Count up the lines below containing the word "Industrial", and give the result with no other words.

[Records from a data source]
↓

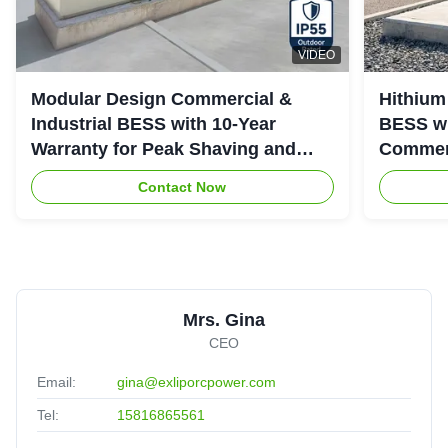
VIDEO
Modular Design Commercial &
Hithium
Industrial BESS with 10-Year
BESS wi
Warranty for Peak Shaving and
Commerc
Industrial Energy Storage
System
Contact Now
Mrs. Gina
CEO
Email:
gina@exliporcpower.com
Tel:
15816865561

↑

EXPECTED ANSWER:
2